**DATASET CONTENT:**
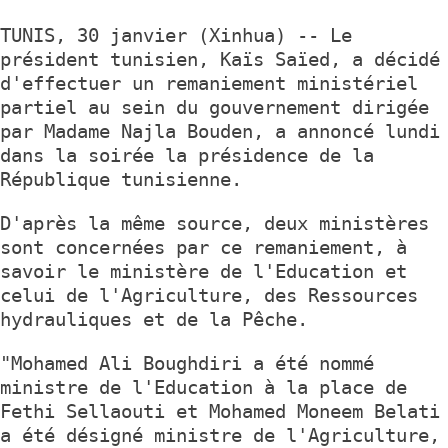
TUNIS, 30 janvier (Xinhua) -- Le
président tunisien, Kaïs Saïed, a décidé
d'effectuer un remaniement ministériel
partiel au sein du gouvernement dirigée
par Madame Najla Bouden, a annoncé lundi
dans la soirée la présidence de la
République tunisienne.
D'après la même source, deux ministères
sont concernées par ce remaniement, à
savoir le ministère de l'Education et
celui de l'Agriculture, des Ressources
hydrauliques et de la Pêche.
"Mohamed Ali Boughdiri a été nommé
ministre de l'Education à la place de
Fethi Sellaouti et Mohamed Moneem Belati
a été désigné ministre de l'Agriculture,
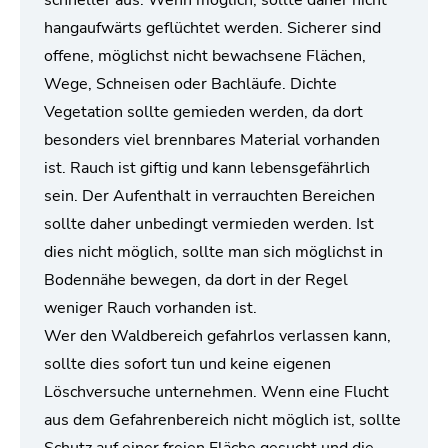
schneller aus. Wenn möglich, sollte daher nicht
hangaufwärts geflüchtet werden. Sicherer sind
offene, möglichst nicht bewachsene Flächen,
Wege, Schneisen oder Bachläufe. Dichte
Vegetation sollte gemieden werden, da dort
besonders viel brennbares Material vorhanden
ist. Rauch ist giftig und kann lebensgefährlich
sein. Der Aufenthalt in verrauchten Bereichen
sollte daher unbedingt vermieden werden. Ist
dies nicht möglich, sollte man sich möglichst in
Bodennähe bewegen, da dort in der Regel
weniger Rauch vorhanden ist.
Wer den Waldbereich gefahrlos verlassen kann,
sollte dies sofort tun und keine eigenen
Löschversuche unternehmen. Wenn eine Flucht
aus dem Gefahrenbereich nicht möglich ist, sollte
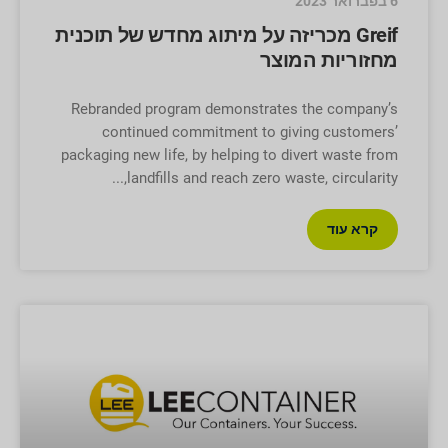
6 בפברואר 2023
Greif מכריזה על מיתוג מחדש של תוכנית
מחזוריות המוצר
Rebranded program demonstrates the company’s
continued commitment to giving customers’
packaging new life, by helping to divert waste from
landfills and reach zero waste, circularity,
קרא עוד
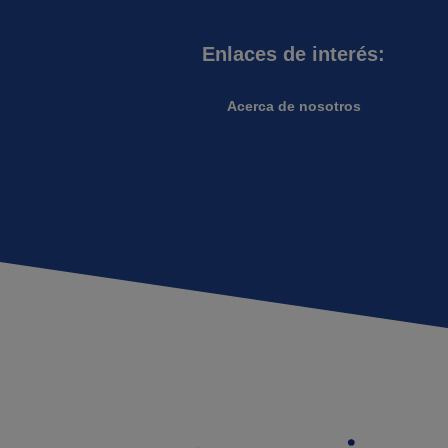
Enlaces de interés:
Acerca de nosotros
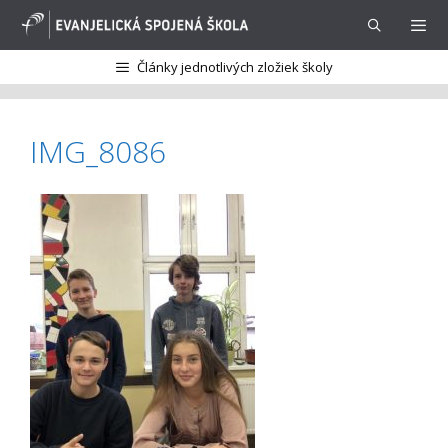
Preskočiť
na
obsah
Články jednotlivých zložiek školy
Menu
IMG_8086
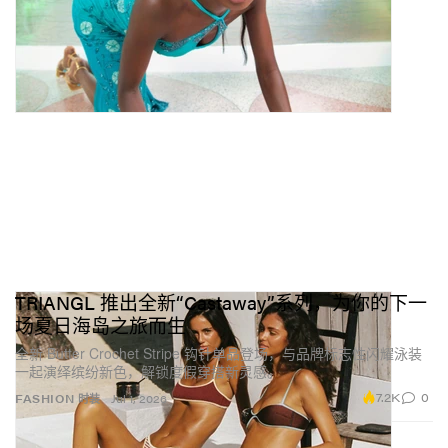
TRIANGL 推出全新“Castaway”系列，为你的下一
场夏日海岛之旅而生
全新 Butter Crochet Stripe 钩针单品登场，与品牌标志性闪耀泳装
一起演绎缤纷新色，解锁度假穿搭新灵感。
7.2K
0
FASHION 时装
Jul 1, 2026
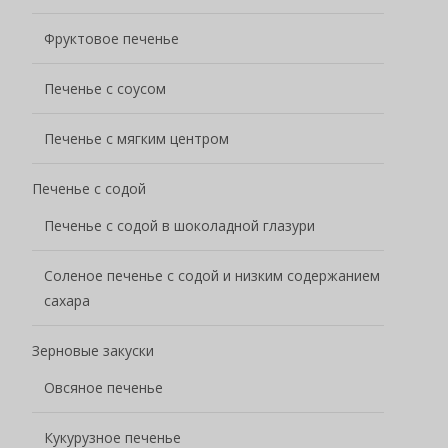
Фруктовое печенье
Печенье с соусом
Печенье с мягким центром
Печенье с содой
Печенье с содой в шоколадной глазури
Соленое печенье с содой и низким содержанием
сахара
Зерновые закуски
Овсяное печенье
Кукурузное печенье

**PROBLEM STATEMENT:** From the line that contains "aus dem Gefahrenbereich" to the end of the listing, give every line again exactly as written. Leave the pictures out.

**RESPONSE TO THE TASK:**
aus dem Gefahrenbereich nicht möglich ist, sollte
6 בפברואר 2023
Greif מכריזה על מיתוג מחדש של תוכנית
מחזוריות המוצר
Rebranded program demonstrates the company’s
continued commitment to giving customers’
packaging new life, by helping to divert waste from
landfills and reach zero waste, circularity,
קרא עוד
Enlaces de interés:
Acerca de nosotros
Preskočiť
na
obsah
Články jednotlivých zložiek školy
Menu
IMG_8086
TRIANGL 推出全新“Castaway”系列，为你的下一
场夏日海岛之旅而生
全新 Butter Crochet Stripe 钩针单品登场，与品牌标志性闪耀泳装
一起演绎缤纷新色，解锁度假穿搭新灵感。
7.2K
0
FASHION 时装
Jul 1, 2026
Фруктовое печенье
Печенье с соусом
Печенье с мягким центром
Печенье с содой
Печенье с содой в шоколадной глазури
Соленое печенье с содой и низким содержанием
сахара
Зерновые закуски
Овсяное печенье
Кукурузное печенье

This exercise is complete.